Scientific classification
- Kingdom: Fungi
- Division: Ascomycota
- Class: Lecanoromycetes
- Order: Peltigerales
- Family: Peltigeraceae
- Genus: Peltigera
- Species: P. praetextata
- Binomial name: Peltigera praetextata (Flörke ex Sommerf.) Zopf (1909)
- Synonyms: Peltidea ulorrhiza var. praetextata Flörke ex Sommerf. (1826);

= Peltigera praetextata =

- Authority: (Flörke ex Sommerf.) Zopf (1909)
- Conservation status: G5
- Synonyms: Peltidea ulorrhiza var. praetextata Flörke ex Sommerf. (1826)

Species of lichen

Peltigera praetextata, or the scaly dog pelt lichen, is a foliose lichen native to North America, Europe, and Asia.

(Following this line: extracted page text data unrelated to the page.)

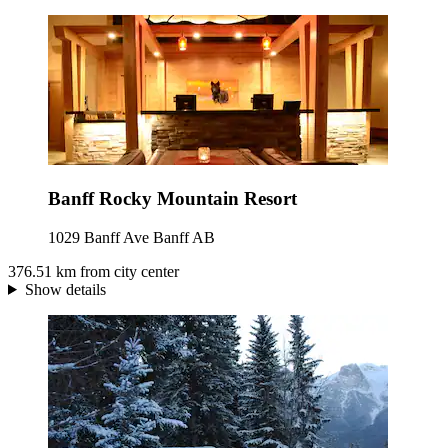
Banff Rocky Mountain Resort
1029 Banff Ave Banff AB
376.51 km from city center
Show details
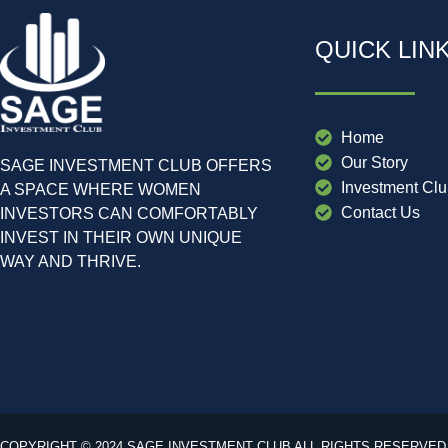
QUICK LIN
Home
Our Story
SAGE INVESTMENT CLUB OFFERS
Investment Cl
A SPACE WHERE WOMEN
Contact Us
INVESTORS CAN COMFORTABLY
INVEST IN THEIR OWN UNIQUE
WAY AND THRIVE.
COPYRIGHT © 2024 SAGE INVESTMENT CLUB ALL RIGHTS RESERVED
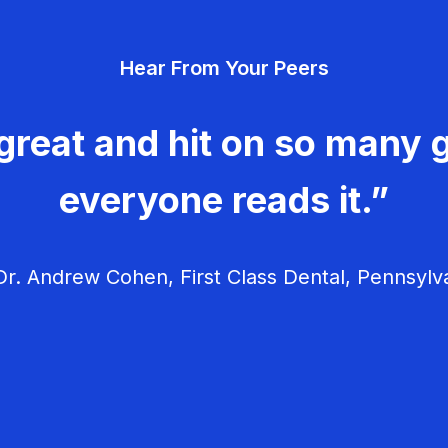
Hear From Your Peers
great and hit on so many g
everyone reads it.”
r. Andrew Cohen, First Class Dental, Pennsylv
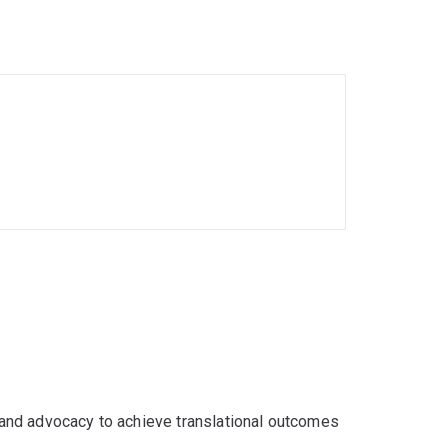
is topic. The project will offer researchers,
or digital marketing practices and inform the
 and advocacy to achieve translational outcomes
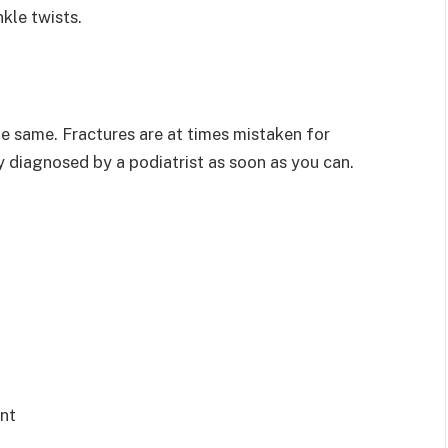
kle twists.
he same. Fractures are at times mistaken for
jury diagnosed by a podiatrist as soon as you can.
int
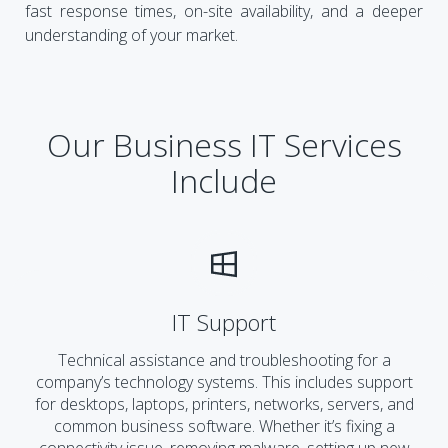
fast response times, on-site availability, and a deeper
understanding of your market.
Our Business IT Services
Include
IT Support
Technical assistance and troubleshooting for a
company’s technology systems. This includes support
for desktops, laptops, printers, networks, servers, and
common business software. Whether it’s fixing a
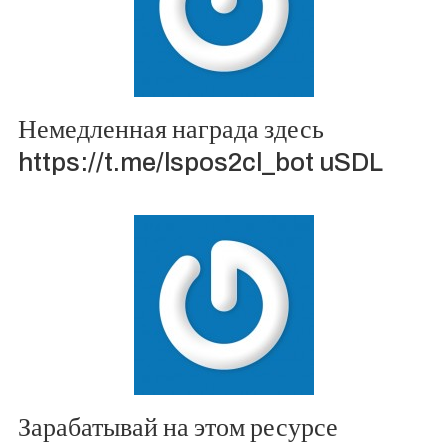
Немедленная награда здесь
https://t.me/lspos2cl_bot uSDL
Зарабатывай на этом ресурсе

It is defined by small belly-button-like growths called phyllidia on its edges and centre.

==Characteristics==
Peltigera praetextata has flat lobes up to 5 cm long, and often forms circular growth patterns. It is dark green when wet, often with a reddish centre, and greyish when dry. It is tomentous, or covered with fine hairs. It does not reproduce vegetatively using isidia or soredia like most lichens, but using phyllidia. It is often fertile as well, with round to saddle-shaped red apothecial discs.

==Ecology==
Although often found over moss or tree bark, P. praetextata may also be found on bare soil. It is common throughout temperate and boreal ecosystems.